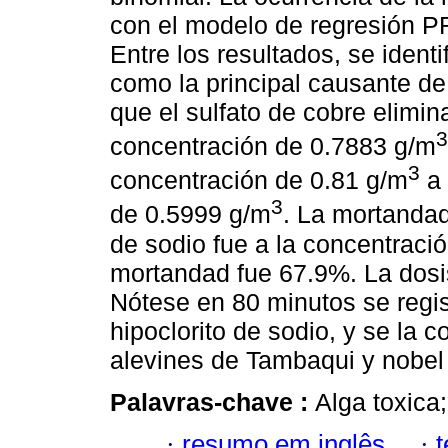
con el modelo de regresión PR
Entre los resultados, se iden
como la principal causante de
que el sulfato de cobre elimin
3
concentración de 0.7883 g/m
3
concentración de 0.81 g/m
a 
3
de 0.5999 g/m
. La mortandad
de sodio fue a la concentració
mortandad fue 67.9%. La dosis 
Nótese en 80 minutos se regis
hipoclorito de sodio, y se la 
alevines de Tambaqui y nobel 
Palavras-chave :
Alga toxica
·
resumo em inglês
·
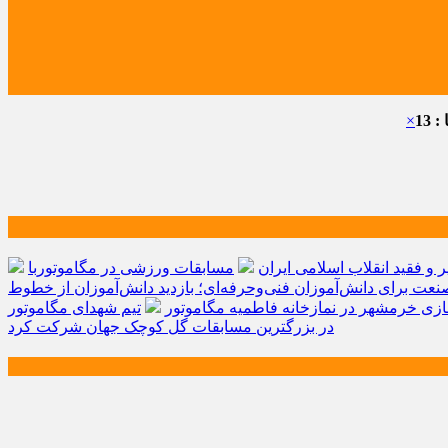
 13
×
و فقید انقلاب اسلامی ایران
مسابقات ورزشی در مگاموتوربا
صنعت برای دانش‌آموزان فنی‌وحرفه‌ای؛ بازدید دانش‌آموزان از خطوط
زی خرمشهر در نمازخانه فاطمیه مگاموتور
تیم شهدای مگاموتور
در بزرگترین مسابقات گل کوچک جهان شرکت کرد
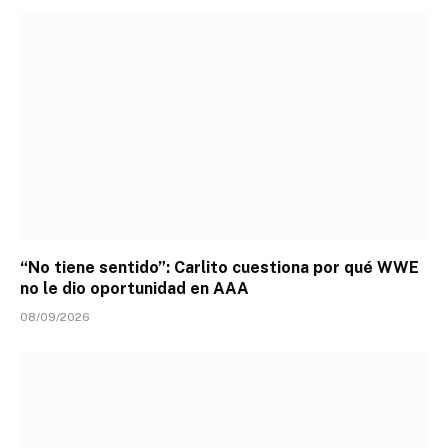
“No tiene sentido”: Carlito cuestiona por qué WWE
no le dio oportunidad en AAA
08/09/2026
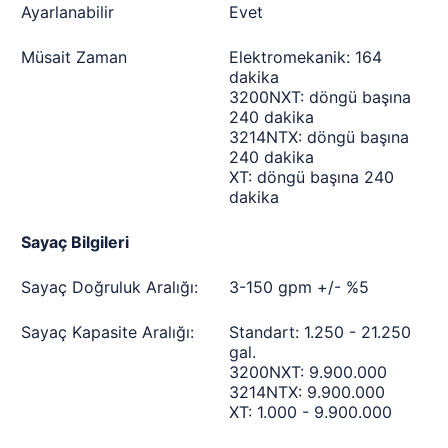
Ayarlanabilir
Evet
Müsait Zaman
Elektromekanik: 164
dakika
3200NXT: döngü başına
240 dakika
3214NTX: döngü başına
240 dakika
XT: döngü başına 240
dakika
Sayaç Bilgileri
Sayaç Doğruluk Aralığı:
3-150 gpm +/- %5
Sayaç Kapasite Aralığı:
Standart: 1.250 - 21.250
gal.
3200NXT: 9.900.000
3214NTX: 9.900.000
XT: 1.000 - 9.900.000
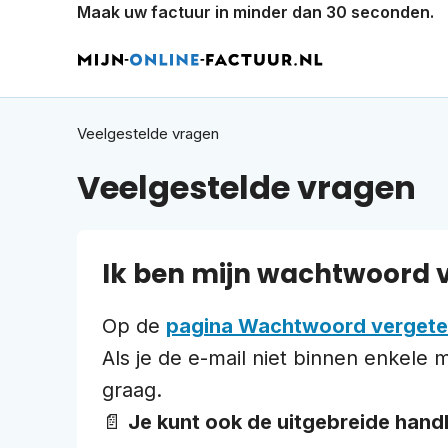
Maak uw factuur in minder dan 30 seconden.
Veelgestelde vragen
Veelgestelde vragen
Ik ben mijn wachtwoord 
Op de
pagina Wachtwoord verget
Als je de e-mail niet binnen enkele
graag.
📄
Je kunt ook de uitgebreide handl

# # # # # # #

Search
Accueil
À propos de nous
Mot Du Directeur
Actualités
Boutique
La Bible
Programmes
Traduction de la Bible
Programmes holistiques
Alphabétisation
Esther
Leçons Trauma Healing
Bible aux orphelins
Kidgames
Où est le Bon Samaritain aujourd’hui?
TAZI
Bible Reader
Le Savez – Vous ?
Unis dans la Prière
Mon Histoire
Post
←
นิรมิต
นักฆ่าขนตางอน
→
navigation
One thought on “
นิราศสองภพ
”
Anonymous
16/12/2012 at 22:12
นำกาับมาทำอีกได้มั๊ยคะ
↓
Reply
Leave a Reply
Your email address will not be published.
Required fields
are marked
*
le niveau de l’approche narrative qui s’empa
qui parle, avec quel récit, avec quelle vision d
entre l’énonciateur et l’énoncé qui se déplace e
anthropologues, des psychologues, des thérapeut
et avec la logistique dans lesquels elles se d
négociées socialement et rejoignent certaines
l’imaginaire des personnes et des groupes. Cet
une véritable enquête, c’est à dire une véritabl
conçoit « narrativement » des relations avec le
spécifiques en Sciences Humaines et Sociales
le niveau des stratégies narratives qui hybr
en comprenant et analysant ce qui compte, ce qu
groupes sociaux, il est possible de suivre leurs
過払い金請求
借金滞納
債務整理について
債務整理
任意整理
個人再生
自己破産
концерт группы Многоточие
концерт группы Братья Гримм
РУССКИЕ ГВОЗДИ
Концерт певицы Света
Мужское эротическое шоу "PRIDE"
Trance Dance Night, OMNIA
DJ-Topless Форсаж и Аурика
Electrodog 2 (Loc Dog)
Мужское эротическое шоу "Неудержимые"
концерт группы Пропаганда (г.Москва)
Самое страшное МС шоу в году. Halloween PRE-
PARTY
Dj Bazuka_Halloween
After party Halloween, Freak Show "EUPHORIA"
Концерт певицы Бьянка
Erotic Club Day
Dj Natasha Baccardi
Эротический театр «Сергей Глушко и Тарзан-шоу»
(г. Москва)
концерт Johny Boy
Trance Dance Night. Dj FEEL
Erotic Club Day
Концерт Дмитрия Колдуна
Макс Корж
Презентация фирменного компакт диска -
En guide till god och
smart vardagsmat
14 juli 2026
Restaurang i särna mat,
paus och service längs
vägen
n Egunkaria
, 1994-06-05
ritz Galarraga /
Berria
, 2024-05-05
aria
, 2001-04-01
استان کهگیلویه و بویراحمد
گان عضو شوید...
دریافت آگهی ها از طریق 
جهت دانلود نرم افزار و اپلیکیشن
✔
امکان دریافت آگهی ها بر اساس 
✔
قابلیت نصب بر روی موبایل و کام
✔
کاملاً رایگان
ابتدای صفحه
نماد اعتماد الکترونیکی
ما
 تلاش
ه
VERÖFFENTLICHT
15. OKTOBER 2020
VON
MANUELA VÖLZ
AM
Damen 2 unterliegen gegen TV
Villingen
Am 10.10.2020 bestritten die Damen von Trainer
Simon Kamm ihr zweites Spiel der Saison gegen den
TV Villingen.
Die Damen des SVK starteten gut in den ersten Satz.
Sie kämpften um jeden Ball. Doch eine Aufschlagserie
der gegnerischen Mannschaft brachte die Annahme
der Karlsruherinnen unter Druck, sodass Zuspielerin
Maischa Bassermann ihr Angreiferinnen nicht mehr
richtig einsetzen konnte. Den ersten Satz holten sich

# # # # # # #

For every line in the entries above that contains "группы", add one to a count, and give that number by itself.

» EXERCISE RESPONSE
3